Diet Pepsi is tweaking its formula to stay sweet a little longer. PepsiCo Inc is testing new artificial sweeteners that let the soda keep its taste for a longer period of time.
The problem is that the current sweetener used in the soda - aspartame - loses its potency faster than high fructose corn syrup, the sweetener that's used in most regular sodas.
A person with knowledge of the situation says the company had considered importing versions of Diet Pepsi sold in other countries to the US.
But now it is testing other sweetener mixes, with a new version set to come out as soon as next year.

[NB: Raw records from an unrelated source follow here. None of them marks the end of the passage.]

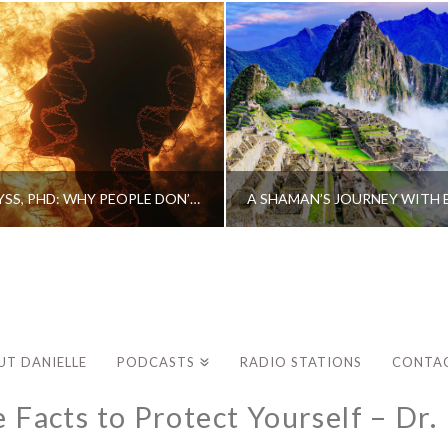
CAROLINE MYSS, PHD: WHY PEOPLE DON’T HEAL AND HOW THEY CAN
UT DANIELLE
PODCASTS
RADIO STATIONS
CONTA
e Facts to Protect Yourself – Dr.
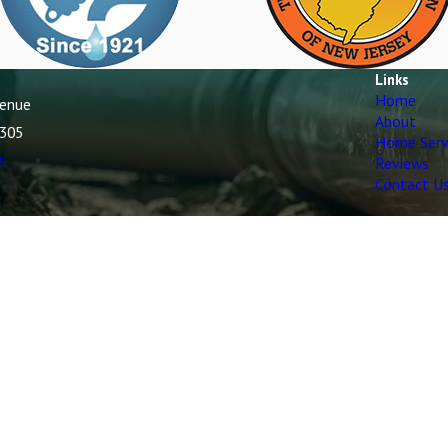
Links
Home
venue
About
7305
Home Serv
s
Reviews
Contact U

The new version will use the same formula that creates Diet Pepsi's overall taste, according to the person, who requested anonymity because she wasn't authorised to speak publicly.

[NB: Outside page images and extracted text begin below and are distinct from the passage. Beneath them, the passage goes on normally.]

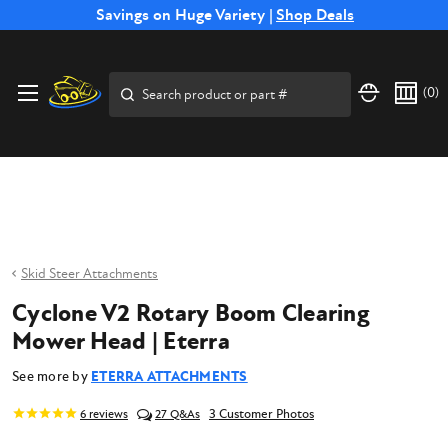
Free Shipping on Select SSB Attachments |
Savings on Huge Variety |
Shop Deals
Shop Now
Price Match
Direct
Hassle-Free
Expert
Financing
Guarantee
Shipping
Returns
Service
Available
Search
(
0
)
Skid Steer Attachments
Cyclone V2 Rotary Boom Clearing
Mower Head | Eterra
See more by
ETERRA ATTACHMENTS
3 Customer Photos
6
reviews
27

But it will use a mix of artificial sweeteners, including acesulfame-potassium, or ace-K, that has a longer shelf life.
Aspartame on its own is more sensitive to heat, which is a problem when sodas are sitting in trucks or waiting to be shipped to retailers.

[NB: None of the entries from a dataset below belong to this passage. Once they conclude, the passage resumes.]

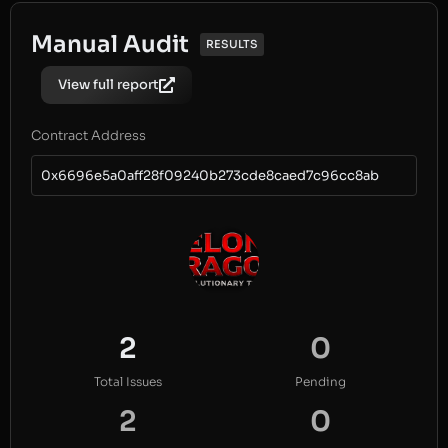
Manual Audit
RESULTS
View full report
Contract Address
0x6696e5a0aff28f09240b273cde8caed7c96cc8ab
2
0
Total Issues
Pending
2
0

In an emailed statement, PepsiCo said it is "always looking at ways to provide the best consumer experience," but that it has no plans to change the taste formula of Diet Pepsi.
Similar switch in '06
It's not the first time PepsiCo is tweaking a diet soft drink. The company, based in Purchase, NY, made a similar switch to its Diet Mountain Dew in 2006.
Beverage rival Coca-Cola Company tweaked the sweetener used in Diet Sprite in 2000.
By blending artificial sweeteners, companies create a "synergistic effect" that prolongs the sweetener's potency, said John Sicher, publisher of the industry tracker Beverage Digest.
PepsiCo's latest tinkering comes as an increasing number of diet drinks have come on the market.
Coca-Cola in 2005 introduced its Coke Zero, which is intended to taste more like the original Coke. Pepsi followed up two years alter with Pepsi Max. But Pepsi Max hasn't performed as strongly as Coke Zero.
Diet Pepsi ranks as No. 7, according to Beverage Digest, and its sales volume last year was about half that of Diet Coke,.
A spokesman for Coca-Cola, Scott Williamson, said there are no changes planned for Diet Coke, which still uses only aspartame as a sweetener.
The US Food and Drug Administration approved ace-K for use in 1998.
It is often used in combination with other artificial sweeteners, according to the Center for Science in the Public Interest, a food-safety advocacy group.
The sweetener is used in a wide range of foods, including baked goods, chewing gum and gelatin desserts, as well as diet soft drinks.